Et c’est l’étendue colossale doublement cyniquement enchevêtrée de ses dégâts, Hitler comme Staline ayant su l’un autant que l’autre diaboliquement en jouer, dans cette « Europe«  prise « entre Hitler et Staline« , qui fait l’objet de cette passionnante (richissime autant qu’irrésumable !) enquête de démêlage chronologique au scalpel (de 628 pages) de telles complexités meurtrières des systèmes politiques identifiables sous les noms de Staline et Hitler, en ce capital Terres de sang _ l’Europe entre Hitler et Staline ! Ce livre est un trésor !

Staline, celui qui a dit un jour de décembre 1944 à Moscou au général De Gaulle « À la fin, c’est la mort qui gagne« , non seulement n’avait pas, mais ne doit pas non plus, jamais, avoir raison !

La mort ne doit jamais gagner !


Et je renvoie ici à la grande méditation de Fedor Dostoïevski dans Les Frères Karamazov pour contrer les arguments de Dimitri Karamazov, son personnage affirmant : « si Dieu n’existe pas, tout est permis« … Non, tout n’est pas permis ; pas plus au tyran autocrate qu’à n’importe qui ; ni jamais, quelles que soient les circonstances, ou l’opportunité ! Ô Prince de Machiavel…
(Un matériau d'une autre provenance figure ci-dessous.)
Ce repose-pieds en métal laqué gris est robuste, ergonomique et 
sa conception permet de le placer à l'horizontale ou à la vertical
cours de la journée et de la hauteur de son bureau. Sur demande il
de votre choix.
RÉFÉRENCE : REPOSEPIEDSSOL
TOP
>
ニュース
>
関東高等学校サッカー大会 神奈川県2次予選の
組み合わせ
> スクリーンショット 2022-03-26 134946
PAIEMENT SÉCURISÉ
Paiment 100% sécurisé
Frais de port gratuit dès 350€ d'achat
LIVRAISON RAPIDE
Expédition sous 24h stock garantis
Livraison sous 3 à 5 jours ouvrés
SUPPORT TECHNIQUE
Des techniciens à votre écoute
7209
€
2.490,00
Lire aussi, sur Staline, l’immense génial roman faustien de Mikhaïl Boulgakov : Le Maître et Marguerite : autre chef d’œuvre essentiel de la littérature mondiale...

Mais Timothy Snyder (né le 18 août 1969 _ aux États-Unis ; je n’ai pas déniché jusqu’ici davantage de précision bio-géographique _ : il avait donc 41 ans seulement lors de la publication de Bloodlands : Europe between Hitler and Stalin en octobre 2010)
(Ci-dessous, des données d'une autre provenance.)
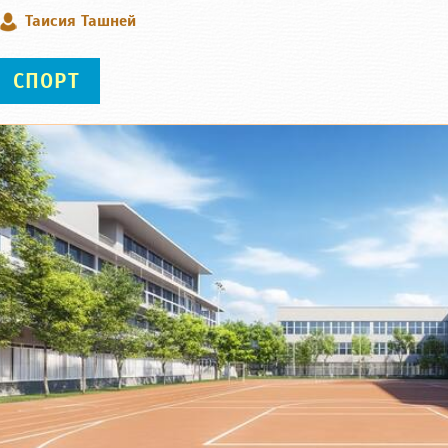
Таисия Ташней
СПОРТ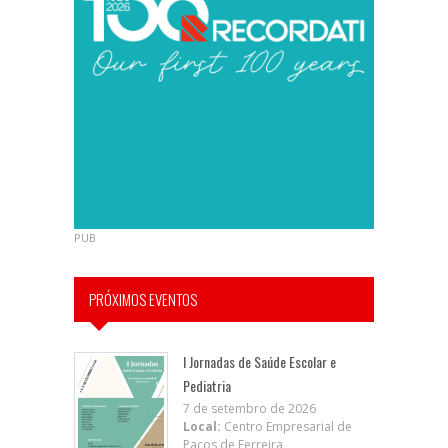
PUB
PRÓXIMOS EVENTOS
I Jornadas de Saúde Escolar e
Pediatria
7 de setembro de 2026
Local:
Centro Empresarial de
Paços de Ferreira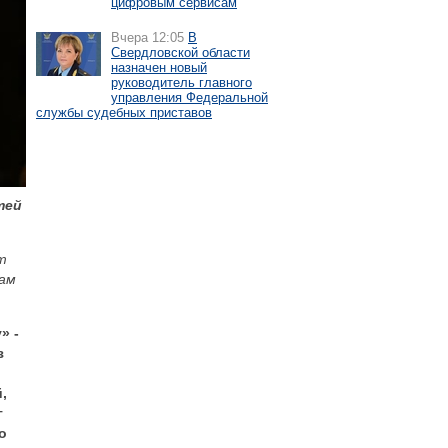
цифровым сервисам
Вчера 12:05
В
Свердловской области
назначен новый
руководитель главного
управления Федеральной
службы судебных приставов
тей
т
рам
» -
з
,
г
о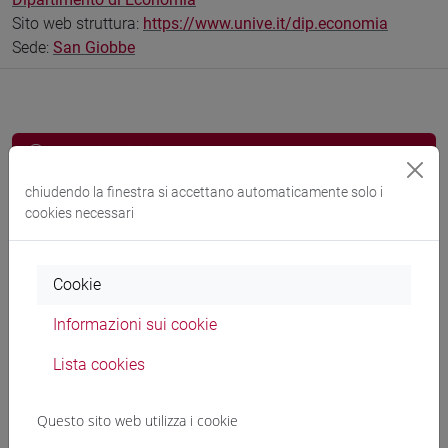
Sito web struttura:
https://www.unive.it/dip.economia
Sede:
San Giobbe
Comunicazioni
Didattica
chiudendo la finestra si accettano automaticamente solo i
cookies necessari
Ricerca
Pubblicazioni
Cookie
CV
Informazioni sui cookie
cfNEWS
Lista cookies
Questo sito web utilizza i cookie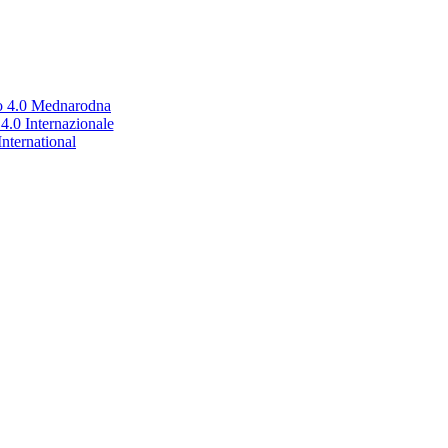
no 4.0 Mednarodna
.0 Internazionale
nternational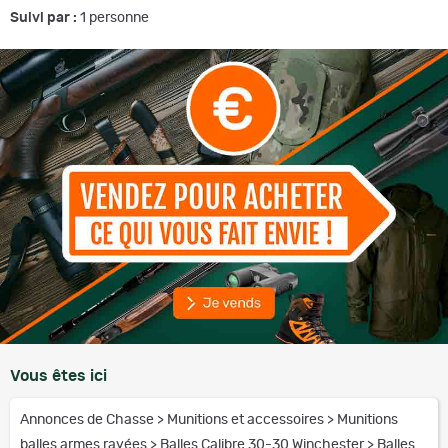
Suivi par :
1
personne
Vous êtes ici
Annonces de Chasse
>
Munitions et accessoires
>
Munitions
balles armes rayées
>
Balles Calibre 30-30 Winchester
>
Balles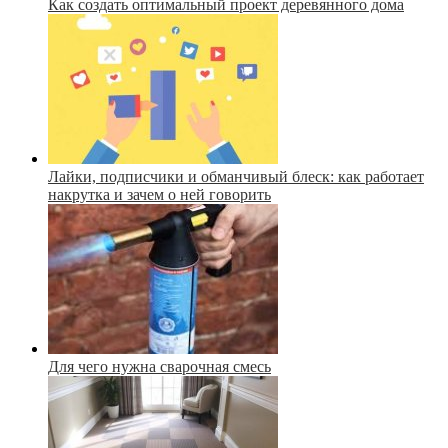
Как создать оптимальный проект деревянного дома
Лайки, подписчики и обманчивый блеск: как работает
накрутка и зачем о ней говорить
Для чего нужна сварочная смесь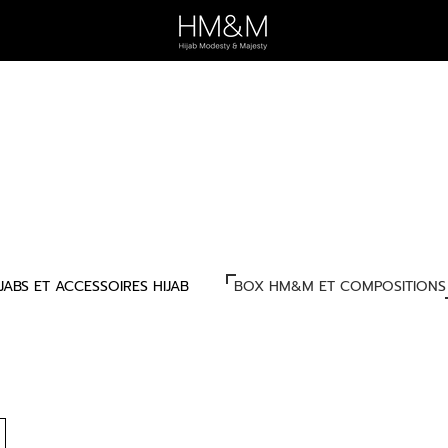
IJABS ET ACCESSOIRES HIJAB
BOX HM&M ET COMPOSITIONS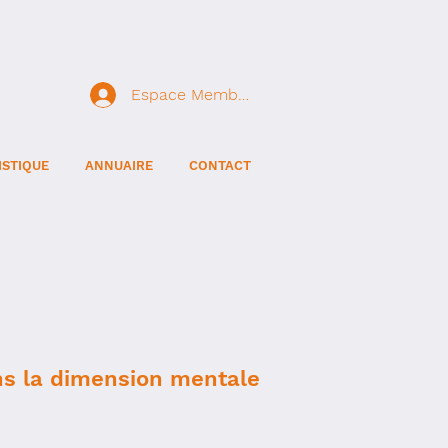
Espace Membre
ISTIQUE
ANNUAIRE
CONTACT
ns la dimension mentale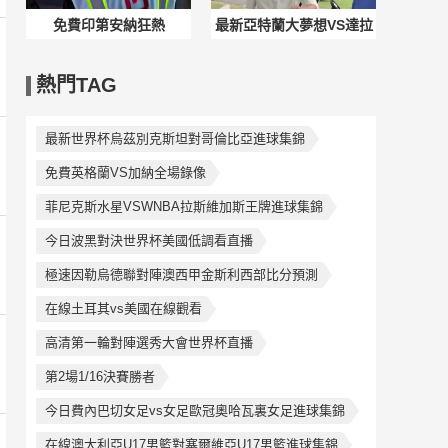
免費印第安納狂熱
最新亞特蘭大夢想VS達拉
VSWNBA紐約自由人直播
斯飛翼直播
熱門TAG
入口
最新世界杯烏茲別克斯坦對哥倫比亞進球集錦
免費英格蘭VS加納全場錄像
菲尼克斯水星VSWNBA拉斯維加斯王牌進球集錦
今日波黑對決世界杯美國低調看直播
極速因勒烏德聯對陣澳西甲金斯利西部比分預測
在線土耳其vs美國在線觀看
高清第一輪對陣選秀大會世界杯直播
第2場1/16決賽勝者
今日費內巴切女足vs女足歐冠奧哈瓦裏女足進球集錦
在線澳大利亞U17男籃對塞爾維亞U17男籃進球集錦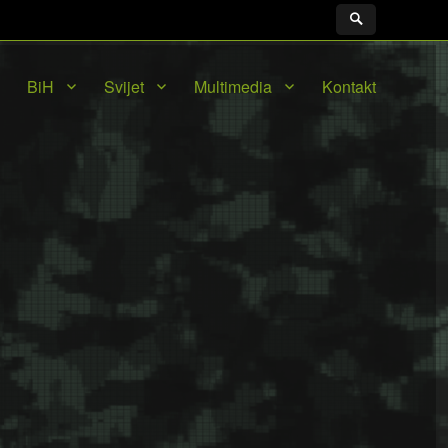
BiH
Svijet
Multimedia
Kontakt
est, sinonet déjà _ d’un autre continent,

du moins _ et aussi _ d’une autre génération

que Saul Friedländer (né le 11 octobre 1932 à Prague). Sur l’enfance de ce dernier, et sa traversée personnelle _ en France _ de la guerre de 1939-45, on lira, en complément de son chef d’œuvre, le magnifique Quand vient le souvenir

J’ignore donc pour le moment d’où procède l’étincelle à la source si féconde de l’énergie et de l’enthousiasme historiographiques qui animent si puissamment Timothy Snyder pour son sujet, celui de ces « Terres de sang » entre 1933 et 1945 _ et jusqu’à la mort de Staline, le 5 mars 1953 : car c’est alors que vont cesser les « meurtres politiques de masse » comme outil politique fréquent, lors de ce (long et lent) processus qu’on a pu qualifier de « déstalinisation« … : cf le chapitre XI, « Antisémitisme stalinien » (pages 517 à 571) ; « L’Union soviétique dura près de quatre décennies après la mort de Staline, mais ses organes de sécurité ne devaient plus jamais organiser _ voilà ! _ de famine ni d’exécutions en masse. Si brutaux qu’ils aient été, les successeurs de Staline délaissèrent la terreur de masse au sens stalinien« , page 562 _,

ainsi que sa méthode _ à moins que celle-ci ne doive quelque chose, au contraire, à l’ex-centrement même vis-à-vis de l’espace (et plus encore historico-culturel que géographique) européen de Timothy Snyder ; toutefois, cette méthode historiographique comporte à mes yeux quelque chose de l’esprit du vieux Baroque européen ; celui qui illumine et fait crépiter, du jeu ultra-riche de ses multiples facettes, la fiction, cette fois, du Concert baroque du cubain Alejo Carpentier (l’auteur de ces jouissives œuvres baroques du XXe siècle que sont La Danse sacrale, Le Recours de la méthode, Le Siècle des Lumières et Le Partage des eaux), si je puis oser semblable comparaison avec une œuvre de fiction, à propos de l’œuvre d’historiographie de Timothy Snyder… _ :

doit-on les considérer, ce sujet comme cette méthode, simplement et seulement comme « scientifiques » ?.. Il me semble qu’il y a là aussi (et très essentiels !), pour Timothy Snyder, de fondamentaux enjeux d' »humanité » même : anthropologiques (et civilisationnels) autant qu’éthiques…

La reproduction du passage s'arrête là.